___ RAW DATA ___
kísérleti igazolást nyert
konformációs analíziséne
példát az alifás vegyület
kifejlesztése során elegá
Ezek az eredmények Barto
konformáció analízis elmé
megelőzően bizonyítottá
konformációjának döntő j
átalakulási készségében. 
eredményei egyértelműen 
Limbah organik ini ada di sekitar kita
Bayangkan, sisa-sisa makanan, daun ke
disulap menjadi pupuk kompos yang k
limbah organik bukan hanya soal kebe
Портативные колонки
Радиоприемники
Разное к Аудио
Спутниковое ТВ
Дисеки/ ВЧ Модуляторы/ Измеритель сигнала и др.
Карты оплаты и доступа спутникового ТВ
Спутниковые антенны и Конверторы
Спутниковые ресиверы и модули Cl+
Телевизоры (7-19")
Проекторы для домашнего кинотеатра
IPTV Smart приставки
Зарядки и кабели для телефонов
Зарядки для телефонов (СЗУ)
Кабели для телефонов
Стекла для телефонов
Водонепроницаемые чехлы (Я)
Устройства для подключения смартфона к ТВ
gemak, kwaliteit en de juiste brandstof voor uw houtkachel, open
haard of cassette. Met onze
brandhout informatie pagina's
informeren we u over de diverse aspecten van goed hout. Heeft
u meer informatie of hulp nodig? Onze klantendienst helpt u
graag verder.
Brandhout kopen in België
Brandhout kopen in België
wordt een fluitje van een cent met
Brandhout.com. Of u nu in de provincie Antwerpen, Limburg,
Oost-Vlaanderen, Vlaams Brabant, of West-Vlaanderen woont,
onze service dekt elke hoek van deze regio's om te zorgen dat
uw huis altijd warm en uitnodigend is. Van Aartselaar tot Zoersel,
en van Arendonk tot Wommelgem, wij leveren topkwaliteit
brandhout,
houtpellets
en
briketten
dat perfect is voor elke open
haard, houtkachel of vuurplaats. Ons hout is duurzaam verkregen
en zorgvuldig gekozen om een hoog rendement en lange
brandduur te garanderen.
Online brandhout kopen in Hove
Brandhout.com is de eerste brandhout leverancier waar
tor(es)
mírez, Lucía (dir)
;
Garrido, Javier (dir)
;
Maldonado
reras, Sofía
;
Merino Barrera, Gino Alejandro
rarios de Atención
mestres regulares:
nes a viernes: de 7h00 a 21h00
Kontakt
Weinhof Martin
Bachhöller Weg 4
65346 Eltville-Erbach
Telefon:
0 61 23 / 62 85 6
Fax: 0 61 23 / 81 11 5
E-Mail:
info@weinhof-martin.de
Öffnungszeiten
___
___ RAW DATA ___
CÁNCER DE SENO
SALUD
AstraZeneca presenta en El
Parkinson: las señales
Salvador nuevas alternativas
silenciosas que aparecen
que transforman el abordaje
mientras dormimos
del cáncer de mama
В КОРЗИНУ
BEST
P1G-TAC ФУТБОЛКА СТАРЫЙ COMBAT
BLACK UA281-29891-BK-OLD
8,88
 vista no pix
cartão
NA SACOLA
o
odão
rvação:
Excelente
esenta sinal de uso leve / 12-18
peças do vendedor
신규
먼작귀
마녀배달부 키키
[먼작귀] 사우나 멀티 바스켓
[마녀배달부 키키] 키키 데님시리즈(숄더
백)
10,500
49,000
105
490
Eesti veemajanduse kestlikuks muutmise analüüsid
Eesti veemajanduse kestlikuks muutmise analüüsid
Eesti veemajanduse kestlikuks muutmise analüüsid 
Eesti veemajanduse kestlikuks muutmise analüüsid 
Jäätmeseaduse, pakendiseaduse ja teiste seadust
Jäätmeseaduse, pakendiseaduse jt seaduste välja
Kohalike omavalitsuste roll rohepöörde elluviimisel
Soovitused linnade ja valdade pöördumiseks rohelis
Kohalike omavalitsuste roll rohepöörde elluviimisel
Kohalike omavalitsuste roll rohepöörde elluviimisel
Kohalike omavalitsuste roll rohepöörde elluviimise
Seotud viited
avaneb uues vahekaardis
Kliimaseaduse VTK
___
**WHAT THE EXERCISE ASKS**:
Find every line in the records that has the word "voor". Copy those lines.

**SOLUTION TO THIS PROBLEM**:
gemak, kwaliteit en de juiste brandstof voor uw houtkachel, open
dat perfect is voor elke open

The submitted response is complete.